> **Work task**
Search the lines of the records for the word "Uniswap", and copy every line that has it.

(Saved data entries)
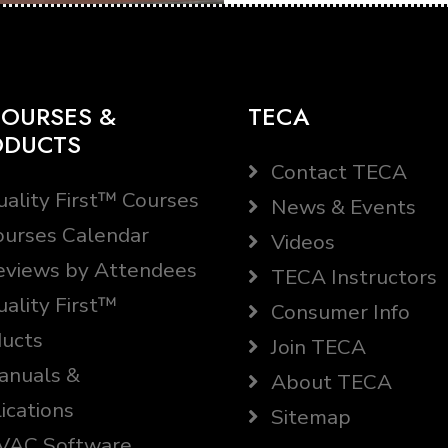
OURSES &
TECA
ODUCTS
Contact TECA
ality First™ Courses
News & Events
urses Calendar
Videos
views by Attendees
TECA Instructors
ality First™
Consumer Info
ucts
Join TECA
nuals &
About TECA
ications
Sitemap
AC Software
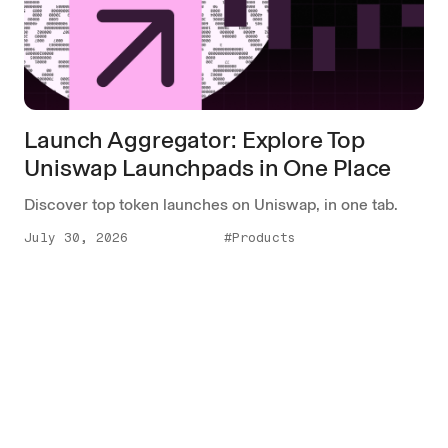
Launch Aggregator: Explore Top
Uniswap Launchpads in One Place
Discover top token launches on Uniswap, in one tab.
July 30, 2026
#Products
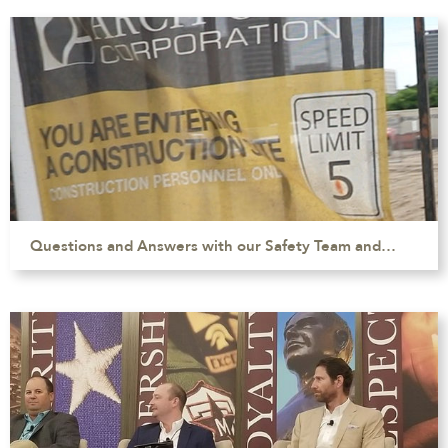
Questions and Answers with our Safety Team and…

> **Your solution**
Uniswap Launchpads in One Place
Discover top token launches on Uniswap, in one tab.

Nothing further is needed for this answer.